Our normative tradition includes a plethora of stories about eternity breaking into time, about creation from nothing, about seas parting so we can get by, about prophets assumed bodily into heaven, indeed, about heaven itself. We treasure that norm, that Scripture, so much that none of our many liturgies can be said not to be filled with its references.
To gather as church, to be church is to tell repeatedly our story at one family reunion after another, Sunday in and Sunday out, crisis in and crisis out, and never seem to tire of it or of rehearsing it in our creeds and prayers or of ringing changes on it in our homilies. Our myths are our ways of making sense out of nonsense. Our stories are our way of modeling families for families to become story tellers of their own of themselves.

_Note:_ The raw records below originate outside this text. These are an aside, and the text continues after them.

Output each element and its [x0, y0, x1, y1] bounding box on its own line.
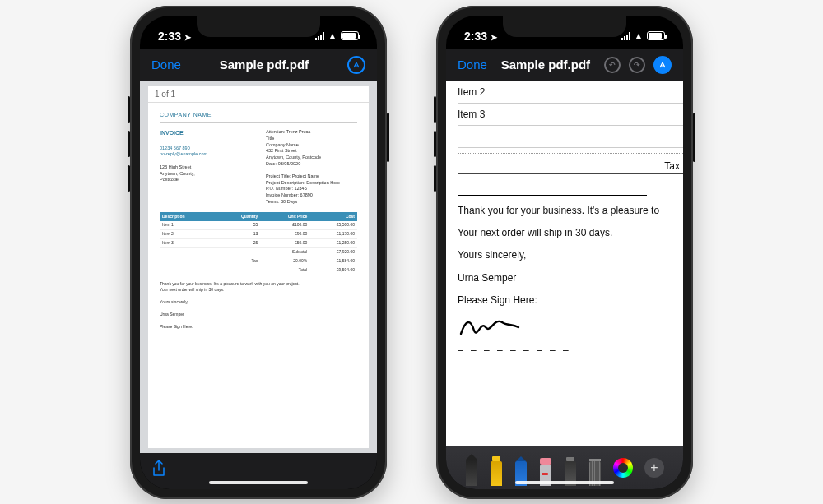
table-row: Item 213£90.00£1,170.00: [160, 229, 357, 238]
to-title: Title: [266, 136, 357, 142]
tool-marker[interactable]: [490, 456, 503, 486]
divider-dotted: [458, 153, 683, 154]
date: Date: 03/05/2020: [266, 161, 357, 168]
company-name: COMPANY NAME: [160, 111, 357, 119]
page-indicator: 1 of 1: [148, 86, 369, 103]
sign-here: Please Sign Here:: [160, 324, 357, 331]
thanks-text: Thank you for your business. It's a plea…: [160, 281, 357, 288]
ship-text: Your next order will ship in 30 days.: [160, 287, 357, 294]
signature-drawing: [458, 316, 683, 341]
table-row: Item 325£50.00£1,250.00: [160, 238, 357, 247]
wifi-icon: ▲: [634, 30, 644, 42]
undo-icon: ↶: [604, 57, 621, 73]
signature-line: – – – – – – – – –: [458, 344, 683, 356]
terms: Terms: 30 Days: [266, 199, 357, 206]
cellular-icon: [621, 32, 630, 40]
sender-addr1: 123 High Street: [160, 164, 251, 171]
pdf-page-zoomed: Item 2 Item 3 Tax Thank you for your bus…: [446, 81, 683, 427]
home-indicator[interactable]: [209, 481, 308, 484]
sender-addr2: Anytown, County,: [160, 171, 251, 178]
yours: Yours sincerely,: [160, 299, 357, 306]
divider-thick: [458, 195, 647, 196]
location-icon: ➤: [182, 33, 191, 42]
markup-icon[interactable]: [653, 56, 672, 74]
nav-title: Sample pdf.pdf: [220, 58, 309, 72]
ship-text: Your next order will ship in 30 days.: [458, 226, 683, 240]
table-row: Item 3: [458, 104, 683, 126]
to-addr1: 432 First Street: [266, 148, 357, 155]
screen-left: 2:33 ➤ ▲ Done Sample pdf.pdf 1 of 1 COMP…: [140, 16, 377, 489]
to-addr2: Anytown, County, Postcode: [266, 155, 357, 161]
screen-right: 2:33 ➤ ▲ Done Sample pdf.pdf ↶ ↷ Item 2 …: [446, 16, 683, 489]
thanks-text: Thank you for your business. It's a plea…: [458, 204, 683, 218]
invoice-heading: INVOICE: [160, 129, 251, 137]
th-qty: Quantity: [216, 212, 261, 221]
location-icon: ➤: [488, 33, 497, 42]
wifi-icon: ▲: [328, 30, 337, 42]
status-time: 2:33 ➤: [464, 30, 497, 43]
sender-phone: 01234 567 890: [160, 146, 251, 152]
markup-icon[interactable]: [347, 56, 365, 74]
th-desc: Description: [160, 212, 216, 221]
th-cost: Cost: [309, 212, 357, 221]
sender-addr3: Postcode: [160, 177, 251, 183]
nav-bar: Done Sample pdf.pdf ↶ ↷: [446, 49, 683, 81]
yours: Yours sincerely,: [458, 248, 683, 262]
subtotal-row: Subtotal£7,920.00: [160, 247, 357, 257]
status-indicators: ▲: [621, 30, 665, 42]
color-picker[interactable]: [613, 458, 633, 478]
th-unitprice: Unit Price: [260, 212, 309, 221]
po-number: P.O. Number: 12346: [266, 186, 357, 192]
cellular-icon: [315, 32, 324, 40]
done-button[interactable]: Done: [458, 58, 487, 72]
phone-right: 2:33 ➤ ▲ Done Sample pdf.pdf ↶ ↷ Item 2 …: [436, 6, 693, 499]
pdf-viewport[interactable]: Item 2 Item 3 Tax Thank you for your bus…: [446, 81, 683, 446]
project-desc: Project Description: Description Here: [266, 180, 357, 187]
status-indicators: ▲: [315, 30, 359, 42]
attn: Attention: Trenz Pruca: [266, 129, 357, 136]
tax-label: Tax: [458, 155, 683, 174]
signer: Urna Semper: [458, 271, 683, 285]
notch: [197, 16, 320, 37]
total-row: Total£9,504.00: [160, 266, 357, 275]
project-title: Project Title: Project Name: [266, 173, 357, 180]
to-company: Company Name: [266, 142, 357, 149]
notch: [503, 16, 626, 37]
share-icon[interactable]: [151, 460, 166, 482]
invoice-number: Invoice Number: 67890: [266, 192, 357, 199]
tool-pen[interactable]: [465, 454, 478, 486]
redo-icon: ↷: [629, 57, 645, 73]
sender-email: no-reply@example.com: [160, 151, 251, 158]
table-row: Item 155£100.00£5,500.00: [160, 221, 357, 230]
add-button[interactable]: +: [644, 458, 664, 478]
tax-row: Tax20.00%£1,584.00: [160, 257, 357, 266]
nav-title: Sample pdf.pdf: [501, 58, 590, 72]
table-row: [458, 126, 683, 148]
status-time: 2:33 ➤: [158, 30, 191, 43]
divider: [458, 183, 683, 183]
signer: Urna Semper: [160, 312, 357, 318]
pdf-page: COMPANY NAME INVOICE 01234 567 890 no-re…: [148, 103, 369, 448]
home-indicator[interactable]: [515, 481, 614, 484]
table-row: Item 2: [458, 81, 683, 104]
done-button[interactable]: Done: [151, 58, 181, 72]
phone-left: 2:33 ➤ ▲ Done Sample pdf.pdf 1 of 1 COMP…: [130, 6, 387, 499]
invoice-table: Description Quantity Unit Price Cost Ite…: [160, 212, 357, 275]
pdf-viewport[interactable]: 1 of 1 COMPANY NAME INVOICE 01234 567 89…: [140, 81, 377, 453]
nav-bar: Done Sample pdf.pdf: [140, 49, 377, 81]
battery-icon: [341, 31, 359, 40]
battery-icon: [647, 31, 665, 40]
sign-here: Please Sign Here:: [458, 294, 683, 307]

I wonder has our world ever been more morally confusing than now. How refreshing would be a mooring, a centering, a remembering and retelling of our myth. It awaits our attention. God’s grace remains quite sufficient for us as a way, an energy of being and telling. Like in the mass feeding on the hillside, there is even much green grass left in the place on which to sit and make some sense (Mk 6.30-44). Who could ask for anything more?